─── Input data

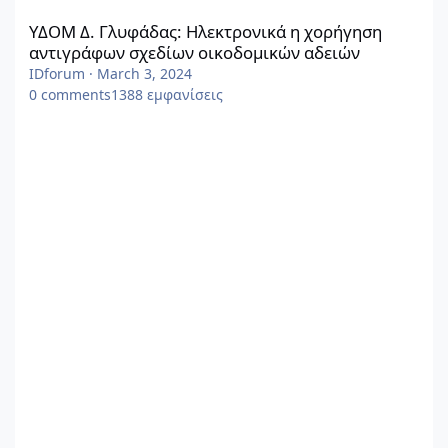
ΥΔΟΜ Δ. Γλυφάδας: Ηλεκτρονικά η χορήγηση
αντιγράφων σχεδίων οικοδομικών αδειών
IDforum
·
March 3, 2024
0
comments
1388
εμφανίσεις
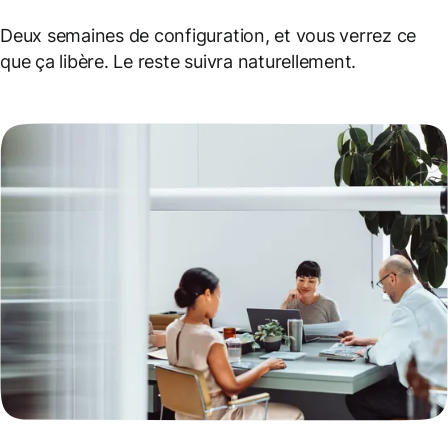
Deux semaines de configuration, et vous verrez ce
que ça libère. Le reste suivra naturellement.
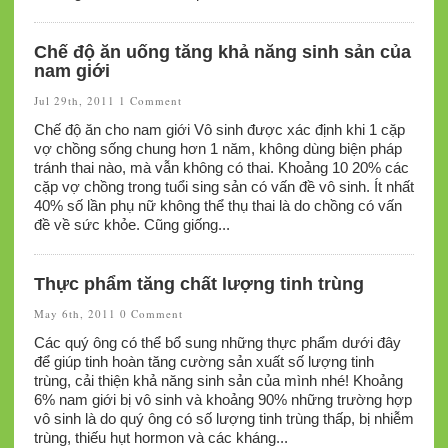
Chế độ ăn uống tăng khả năng sinh sản của
nam giới
Jul 29th, 2011
1 Comment
Chế độ ăn cho nam giới Vô sinh được xác định khi 1 cặp
vợ chồng sống chung hơn 1 năm, không dùng biện pháp
tránh thai nào, mà vẫn không có thai. Khoảng 10 20% các
cặp vợ chồng trong tuổi sing sản có vấn đề vô sinh. Ít nhất
40% số lần phụ nữ không thể thụ thai là do chồng có vấn
đề về sức khỏe. Cũng giống...
Thực phẩm tăng chất lượng tinh trùng
May 6th, 2011
0 Comment
Các quý ông có thể bổ sung những thực phẩm dưới đây
để giúp tinh hoàn tăng cường sản xuất số lượng tinh
trùng, cải thiện khả năng sinh sản của mình nhé! Khoảng
6% nam giới bị vô sinh và khoảng 90% những trường hợp
vô sinh là do quý ông có số lượng tinh trùng thấp, bị nhiễm
trùng, thiếu hụt hormon và các kháng...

──────

- **What is needed**: Could you output exactly the lines above, from the line with "αντιγράφων σχεδίων οικοδομικών αδειών" up to and including the line with "cặp vợ chồng", and nothing else, skipping the pictures?

- **Output of the exercise**:
αντιγράφων σχεδίων οικοδομικών αδειών
IDforum
·
March 3, 2024
0
comments
1388
εμφανίσεις
Deux semaines de configuration, et vous verrez ce
que ça libère. Le reste suivra naturellement.
Chế độ ăn uống tăng khả năng sinh sản của
nam giới
Jul 29th, 2011
1 Comment
Chế độ ăn cho nam giới Vô sinh được xác định khi 1 cặp
vợ chồng sống chung hơn 1 năm, không dùng biện pháp
tránh thai nào, mà vẫn không có thai. Khoảng 10 20% các
cặp vợ chồng trong tuổi sing sản có vấn đề vô sinh. Ít nhất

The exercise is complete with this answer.